═════ DATA TO PROCESS ═════
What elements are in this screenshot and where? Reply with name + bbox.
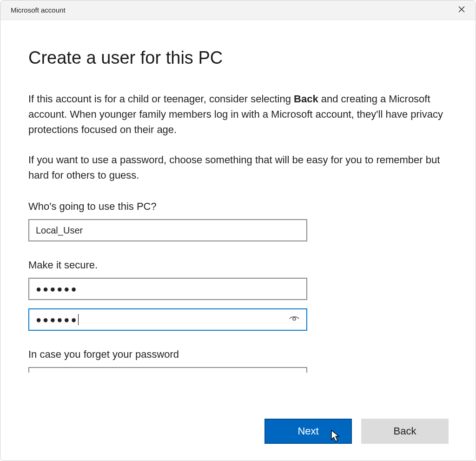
- footer-buttons: Next Back: [264, 419, 449, 444]
- para1-bold: Back: [294, 93, 318, 105]
- password-section-label: Make it secure.: [28, 259, 448, 271]
- close-icon: [458, 6, 465, 14]
- security-question-label: In case you forget your password: [28, 348, 448, 361]
- confirm-password-input[interactable]: ●●●●●●: [28, 308, 307, 331]
- close-button[interactable]: [454, 3, 469, 18]
- text-caret: [78, 314, 79, 325]
- svg-point-2: [293, 318, 296, 321]
- window-title: Microsoft account: [11, 6, 66, 14]
- info-paragraph-1: If this account is for a child or teenag…: [28, 91, 448, 137]
- confirm-password-mask: ●●●●●●: [36, 314, 78, 325]
- username-input[interactable]: Local_User: [28, 219, 307, 241]
- back-button[interactable]: Back: [361, 419, 449, 444]
- next-button-label: Next: [298, 425, 318, 437]
- username-value: Local_User: [36, 225, 83, 236]
- next-button[interactable]: Next: [264, 419, 352, 444]
- page-heading: Create a user for this PC: [28, 48, 448, 68]
- username-label: Who's going to use this PC?: [28, 200, 448, 213]
- back-button-label: Back: [394, 425, 416, 437]
- mouse-cursor-icon: [331, 430, 341, 446]
- info-paragraph-2: If you want to use a password, choose so…: [28, 152, 448, 183]
- password-input[interactable]: ●●●●●●: [28, 278, 307, 300]
- dialog-window: Microsoft account Create a user for this…: [0, 0, 476, 461]
- password-reveal-icon[interactable]: [289, 313, 300, 327]
- password-mask: ●●●●●●: [36, 284, 78, 294]
- titlebar: Microsoft account: [0, 0, 476, 20]
- content-area: Create a user for this PC If this accoun…: [0, 20, 476, 373]
- security-question-dropdown[interactable]: [28, 367, 307, 373]
- para1-pre: If this account is for a child or teenag…: [28, 93, 294, 105]
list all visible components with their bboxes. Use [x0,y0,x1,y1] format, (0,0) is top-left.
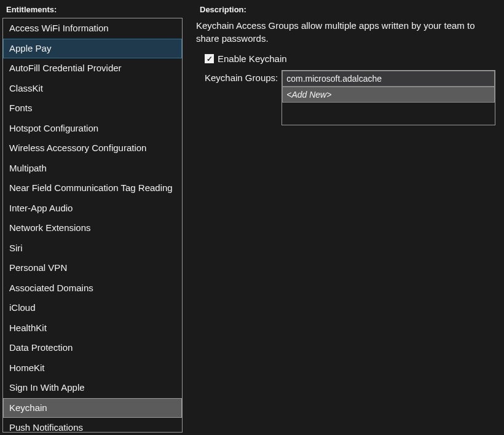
entitlement-item[interactable]: HomeKit [3,358,182,378]
keychain-groups-table[interactable]: com.microsoft.adalcache<Add New> [282,70,495,125]
entitlement-item[interactable]: Fonts [3,98,182,119]
entitlement-item[interactable]: AutoFill Credential Provider [3,58,182,79]
entitlement-item[interactable]: Siri [3,238,182,259]
description-title: Description: [196,5,502,18]
entitlement-item[interactable]: Inter-App Audio [3,198,182,219]
keychain-groups-label: Keychain Groups: [205,70,282,83]
description-text: Keychain Access Groups allow multiple ap… [196,18,502,53]
entitlement-item[interactable]: Near Field Communication Tag Reading [3,178,182,198]
entitlement-item[interactable]: Apple Pay [3,39,182,59]
entitlement-item[interactable]: Data Protection [3,338,182,358]
entitlement-item[interactable]: Keychain [3,398,182,418]
keychain-group-add-new[interactable]: <Add New> [282,87,495,103]
entitlement-item[interactable]: Hotspot Configuration [3,119,182,139]
entitlement-item[interactable]: Network Extensions [3,218,182,238]
entitlement-item[interactable]: HealthKit [3,318,182,339]
entitlement-item[interactable]: Access WiFi Information [3,18,182,39]
entitlement-item[interactable]: iCloud [3,298,182,318]
entitlement-item[interactable]: ClassKit [3,79,182,99]
entitlements-title: Entitlements: [2,5,183,18]
entitlement-item[interactable]: Multipath [3,159,182,179]
entitlement-item[interactable]: Associated Domains [3,278,182,299]
keychain-groups-row: Keychain Groups: com.microsoft.adalcache… [196,70,502,125]
keychain-group-row[interactable]: com.microsoft.adalcache [282,71,495,87]
entitlements-listbox[interactable]: Access WiFi InformationApple PayAutoFill… [2,18,183,433]
enable-keychain-row[interactable]: ✓ Enable Keychain [196,53,502,70]
enable-keychain-label: Enable Keychain [218,53,287,64]
enable-keychain-checkbox[interactable]: ✓ [205,54,214,63]
entitlement-item[interactable]: Personal VPN [3,258,182,278]
entitlement-item[interactable]: Wireless Accessory Configuration [3,138,182,159]
entitlement-item[interactable]: Push Notifications [3,418,182,433]
description-panel: Description: Keychain Access Groups allo… [183,5,502,433]
entitlements-panel: Entitlements: Access WiFi InformationApp… [2,5,183,433]
entitlement-item[interactable]: Sign In With Apple [3,378,182,398]
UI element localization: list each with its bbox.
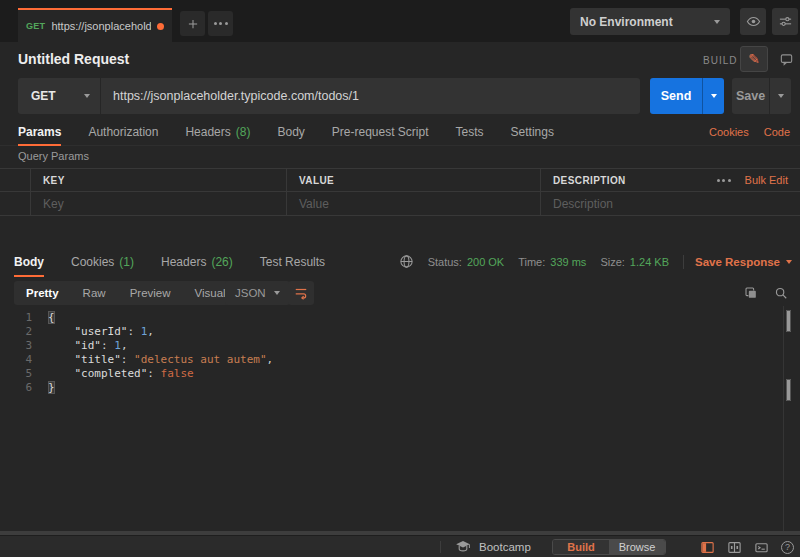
graduation-cap-icon [455,540,471,554]
tab-title: https://jsonplaceholder.typicod... [51,20,151,32]
key-input[interactable]: Key [43,197,64,211]
row-handle-cell [0,169,30,191]
scrollbar-thumb[interactable] [786,379,791,401]
line-number: 6 [0,381,32,395]
tab-label: Body [277,125,304,139]
eye-icon [746,14,761,29]
plus-icon [187,18,199,30]
build-mode-label: BUILD [703,55,737,66]
query-params-empty-row: Key Value Description [0,192,800,216]
request-tab-open[interactable]: GET https://jsonplaceholder.typicod... [18,8,172,42]
tab-method-badge: GET [26,21,45,31]
line-number: 1 [0,311,32,325]
description-input[interactable]: Description [553,197,613,211]
toggle-sidebar-button[interactable] [700,540,715,555]
query-params-header-row: KEY VALUE DESCRIPTION Bulk Edit [0,168,800,192]
wrap-lines-button[interactable] [288,281,314,305]
tab-count: (26) [211,255,232,269]
help-button[interactable]: ? [781,541,794,554]
browse-toggle[interactable]: Browse [609,540,665,554]
code-line: 5 "completed": false [0,367,800,381]
code-link[interactable]: Code [764,126,790,138]
chevron-down-icon [786,260,792,264]
send-button[interactable]: Send [650,78,702,114]
tab-label: Headers [185,125,230,139]
response-tabs: BodyCookies(1)Headers(26)Test Results [14,246,325,277]
console-button[interactable] [754,540,769,555]
copy-response-button[interactable] [744,286,758,300]
tab-strip: GET https://jsonplaceholder.typicod... N… [0,0,800,42]
environment-selector[interactable]: No Environment [570,8,730,35]
request-tab-settings[interactable]: Settings [511,118,554,146]
build-toggle[interactable]: Build [553,540,609,554]
tab-options-button[interactable] [208,11,233,36]
time-value: 339 ms [550,256,586,268]
environment-settings-button[interactable] [772,8,798,35]
language-selector[interactable]: JSON [225,281,290,305]
response-tab-test-results[interactable]: Test Results [260,246,325,277]
request-tab-params[interactable]: Params [18,118,61,146]
line-number: 5 [0,367,32,381]
environment-quick-look-button[interactable] [740,8,766,35]
two-pane-view-button[interactable] [727,540,742,555]
send-options-button[interactable] [702,78,724,114]
chevron-down-icon [778,94,784,98]
save-response-button[interactable]: Save Response [695,256,792,268]
bootcamp-button[interactable]: Bootcamp [455,536,531,557]
request-tab-authorization[interactable]: Authorization [88,118,158,146]
view-tab-raw[interactable]: Raw [71,281,118,305]
code-line: 2 "userId": 1, [0,325,800,339]
chevron-down-icon [714,20,720,24]
code-lines: 1{2 "userId": 1,3 "id": 1,4 "title": "de… [0,306,800,395]
build-browse-toggle: Build Browse [552,539,666,555]
view-tab-pretty[interactable]: Pretty [14,281,71,305]
code-line: 1{ [0,311,800,325]
tab-label: Tests [456,125,484,139]
params-more-options-icon[interactable] [717,179,731,182]
edit-request-button[interactable]: ✎ [740,46,768,72]
column-header-value: VALUE [299,175,334,186]
line-number: 4 [0,353,32,367]
request-tab-tests[interactable]: Tests [456,118,484,146]
url-value: https://jsonplaceholder.typicode.com/tod… [113,89,359,103]
request-header: Untitled Request BUILD ✎ [0,42,800,76]
url-input[interactable]: https://jsonplaceholder.typicode.com/tod… [101,78,640,114]
save-options-button[interactable] [770,78,791,114]
request-tab-headers[interactable]: Headers(8) [185,118,250,146]
new-tab-button[interactable] [180,11,205,36]
request-tab-pre-request-script[interactable]: Pre-request Script [332,118,429,146]
method-selector[interactable]: GET [18,78,100,114]
tab-label: Pretty [26,287,59,299]
environment-name: No Environment [580,15,714,29]
status-label: Status: [428,256,462,268]
request-tabs: ParamsAuthorizationHeaders(8)BodyPre-req… [18,118,554,146]
line-number: 3 [0,339,32,353]
tab-label: Cookies [71,255,114,269]
chevron-down-icon [84,94,90,98]
request-title[interactable]: Untitled Request [18,51,129,67]
send-label: Send [661,89,692,103]
view-tab-preview[interactable]: Preview [118,281,183,305]
value-input[interactable]: Value [299,197,329,211]
response-tab-cookies[interactable]: Cookies(1) [71,246,134,277]
tab-label: Authorization [88,125,158,139]
response-tab-body[interactable]: Body [14,246,44,277]
cookies-link[interactable]: Cookies [709,126,749,138]
code-line: 3 "id": 1, [0,339,800,353]
save-response-label: Save Response [695,256,780,268]
column-header-key: KEY [43,175,65,186]
comments-button[interactable] [774,46,798,72]
size-value: 1.24 KB [630,256,669,268]
scrollbar-thumb[interactable] [786,310,791,332]
save-button[interactable]: Save [732,78,769,114]
bootcamp-label: Bootcamp [479,541,531,553]
code-line: 4 "title": "delectus aut autem", [0,353,800,367]
request-tab-body[interactable]: Body [277,118,304,146]
search-response-button[interactable] [774,286,788,300]
response-tab-headers[interactable]: Headers(26) [161,246,233,277]
tab-count: (1) [119,255,134,269]
editor-scroll-track [783,306,784,531]
tab-label: Raw [83,287,106,299]
bulk-edit-link[interactable]: Bulk Edit [745,174,788,186]
line-number: 2 [0,325,32,339]
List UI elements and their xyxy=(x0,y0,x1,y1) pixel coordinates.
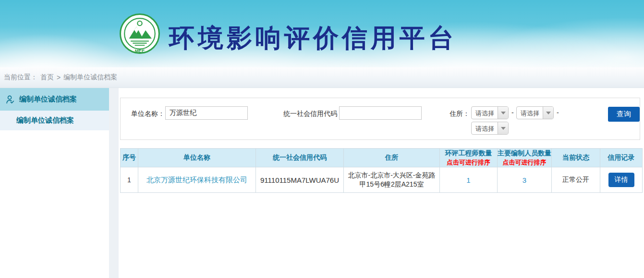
═════
WHAT YOU SHOULD DO — All lines in the entries above that hold the word "mask" need to be copied.

ANSWER SECTION —
- confirm-password-mask: ●●●●●●: [36, 314, 78, 325]
- password-mask: ●●●●●●: [36, 284, 78, 294]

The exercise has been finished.